One reason this has happened is that Japan’s fund industry is effectively an oligopoly. Mori observed that over 80% of all funds have been established and are managed by fund managers affiliated with one of the major banks or securities houses.

“That leads me to suspect that these affiliated companies are creating products which are convenient for sellers to rake in sales commission fees,” he said.

Koll approves of the shift, saying it is likely to have major consequences for the industry.

“When you break the fees down, this is the dirty secret in Japan,” he told AsianInvestor. "The really bad news in this initiative is for the distributors. There isn’t an asset manager in Japan right now who isn’t under the gun, in terms of rethinking their business. The regulatory stick has come out in a way the Japanese had not expected.”

Need for change

To come up with Nisa, the FSA established a working group tasked with identifying funds that are fit for investment through the Nisa programme. Out of 5,400 publicly available funds, it initially chose just 50 in June, filtering any funds that charged a sales commission or management fees in excess of 0.75%.

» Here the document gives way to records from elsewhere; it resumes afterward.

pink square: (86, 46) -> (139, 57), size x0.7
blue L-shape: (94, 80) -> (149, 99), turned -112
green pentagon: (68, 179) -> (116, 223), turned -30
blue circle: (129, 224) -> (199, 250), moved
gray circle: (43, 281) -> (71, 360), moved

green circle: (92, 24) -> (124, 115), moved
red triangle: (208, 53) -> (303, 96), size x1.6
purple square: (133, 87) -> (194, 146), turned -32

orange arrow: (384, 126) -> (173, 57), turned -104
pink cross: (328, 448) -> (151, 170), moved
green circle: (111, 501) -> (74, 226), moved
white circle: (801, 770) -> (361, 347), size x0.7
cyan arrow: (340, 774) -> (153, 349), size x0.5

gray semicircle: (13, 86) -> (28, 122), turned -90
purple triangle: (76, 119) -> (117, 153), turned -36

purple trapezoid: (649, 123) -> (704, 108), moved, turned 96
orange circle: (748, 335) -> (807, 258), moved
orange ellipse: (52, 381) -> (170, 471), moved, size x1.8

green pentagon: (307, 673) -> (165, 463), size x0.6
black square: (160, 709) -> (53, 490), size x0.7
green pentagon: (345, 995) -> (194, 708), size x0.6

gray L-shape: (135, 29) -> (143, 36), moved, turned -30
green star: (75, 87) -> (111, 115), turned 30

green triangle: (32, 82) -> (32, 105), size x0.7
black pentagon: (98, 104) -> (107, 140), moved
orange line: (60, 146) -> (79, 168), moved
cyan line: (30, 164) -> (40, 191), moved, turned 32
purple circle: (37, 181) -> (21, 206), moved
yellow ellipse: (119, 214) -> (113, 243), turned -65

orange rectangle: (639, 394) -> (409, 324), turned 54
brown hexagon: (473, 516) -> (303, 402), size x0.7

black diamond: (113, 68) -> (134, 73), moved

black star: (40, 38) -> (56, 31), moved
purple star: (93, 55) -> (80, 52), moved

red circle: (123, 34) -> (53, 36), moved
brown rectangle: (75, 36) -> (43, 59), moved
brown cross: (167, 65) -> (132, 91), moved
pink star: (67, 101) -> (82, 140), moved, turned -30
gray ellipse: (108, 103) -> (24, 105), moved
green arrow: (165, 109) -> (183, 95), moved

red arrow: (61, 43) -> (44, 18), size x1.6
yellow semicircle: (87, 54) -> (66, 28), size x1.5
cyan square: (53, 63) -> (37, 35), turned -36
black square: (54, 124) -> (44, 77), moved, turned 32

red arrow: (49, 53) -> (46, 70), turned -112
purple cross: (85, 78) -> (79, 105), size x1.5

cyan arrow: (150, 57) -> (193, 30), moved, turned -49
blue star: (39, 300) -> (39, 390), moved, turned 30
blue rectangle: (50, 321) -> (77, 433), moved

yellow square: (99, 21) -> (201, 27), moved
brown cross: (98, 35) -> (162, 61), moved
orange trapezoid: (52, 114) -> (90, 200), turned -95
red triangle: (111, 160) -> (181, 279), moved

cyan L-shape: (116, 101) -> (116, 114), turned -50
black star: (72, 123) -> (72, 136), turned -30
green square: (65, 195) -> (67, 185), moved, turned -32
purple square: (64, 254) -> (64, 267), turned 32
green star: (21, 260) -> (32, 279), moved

Domestic fund groups such Nomura, Daiwa, Sumitomo Mitsui and Nikko Asset Management are now busily developing new low-cost and largely passive funds in preparation for the January introduction of Nisa. As a result, the range of permissible funds has now been extended to more than 120.

Ian Fontaine, marketing manager with Nikko Asset Management in Tokyo, told AsianInvestor his firm has several products approved within the Nisa programme, including one of only 13 active funds approved by the FSA for the initial launch.

Forcing better service

The wider agenda for the Abe government is to create a more professional financial sector in Japan.

Koll said there is a perceived lack of sophistication in general among asset management professionals. “There’s a realisation that Japan does not have a world class financial services business.”

The funds veteran sits on a committee to revitalise Tokyo as a financial centre. He noted that while many Japanese companies aspire to be the best in class in the world, “when you talk to people in the financial services industry in Japan, they never have that ambition. It’s not viewed as a serious discipline”.

Mori acknowledges this too, saying “When it comes to the competitiveness of the financial industry, Japanese asset management companies have no presence on the global stage”.

While the primary goal of the government and FSA appears to be to shift household assets from banks into Japan’s capital markets, making its fund houses become better players would be a major ancillary benefit.